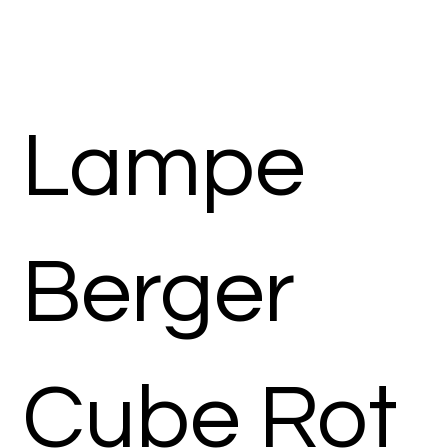
Lampe
Berger
Cube Rot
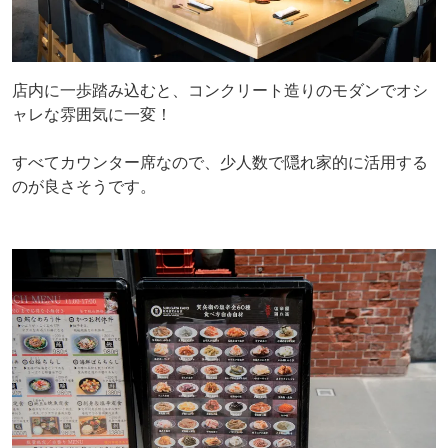
店内に一歩踏み込むと、コンクリート造りのモダンでオシ
ャレな雰囲気に一変！
すべてカウンター席なので、少人数で隠れ家的に活用する
のが良さそうです。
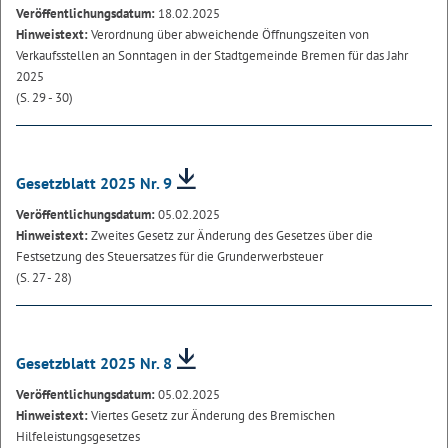
Veröffentlichungsdatum:
18.02.2025
Hinweistext:
Verordnung über abweichende Öffnungszeiten von
Verkaufsstellen an Sonntagen in der Stadtgemeinde Bremen für das Jahr
2025
(S. 29 - 30)
Gesetzblatt 2025 Nr. 9
Veröffentlichungsdatum:
05.02.2025
Hinweistext:
Zweites Gesetz zur Änderung des Gesetzes über die
Festsetzung des Steuersatzes für die Grunderwerbsteuer
(S. 27 - 28)
Gesetzblatt 2025 Nr. 8
Veröffentlichungsdatum:
05.02.2025
Hinweistext:
Viertes Gesetz zur Änderung des Bremischen
Hilfeleistungsgesetzes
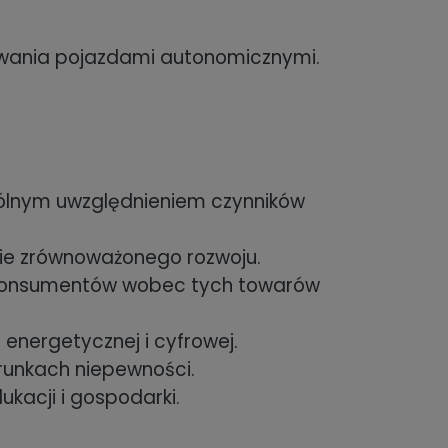
rowania pojazdami autonomicznymi.
gólnym uwzględnieniem czynników
cie zrównoważonego rozwoju.
a konsumentów wobec tych towarów
nergetycznej i cyfrowej.
runkach niepewności.
kacji i gospodarki.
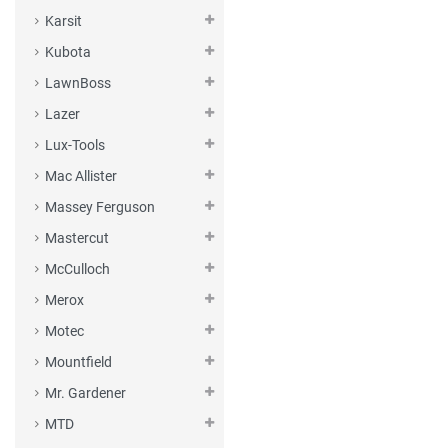
Karsit
Kubota
LawnBoss
Lazer
Lux-Tools
Mac Allister
Massey Ferguson
Mastercut
McCulloch
Merox
Motec
Mountfield
Mr. Gardener
MTD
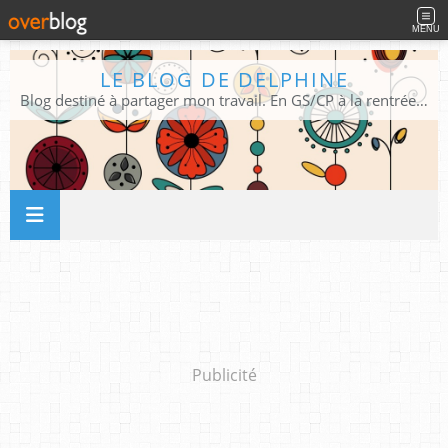
MENU
LE BLOG DE DELPHINE
Blog destiné à partager mon travail. En GS/CP à la rentrée 2026/2027 !
Publicité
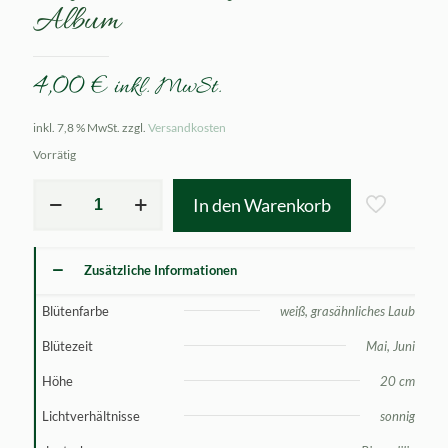
Album
4,00
€
inkl. MwSt.
inkl. 7,8 % MwSt.
zzgl.
Versandkosten
Vorrätig
Sisyrinchium
In den Warenkorb
angustifolium
Album
Menge
Zusätzliche Informationen
Blütenfarbe
weiß, grasähnliches Laub
Blütezeit
Mai, Juni
Höhe
20 cm
Lichtverhältnisse
sonnig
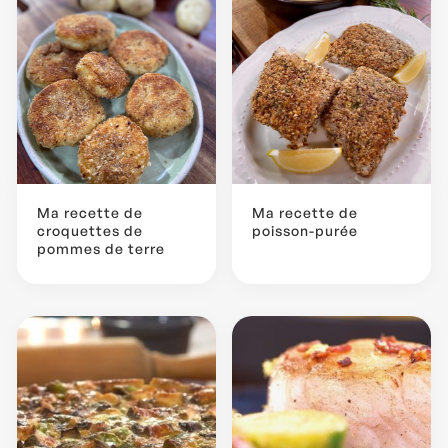
Ma recette de
Ma recette de
croquettes de
poisson-purée
pommes de terre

• • • • • • •

ASSIGNMENT => All lines with the word "Gesetzblatt" should be copied from the material above.

EXPECTED ANSWER =>
Gesetzblatt 2025 Nr. 9
Gesetzblatt 2025 Nr. 8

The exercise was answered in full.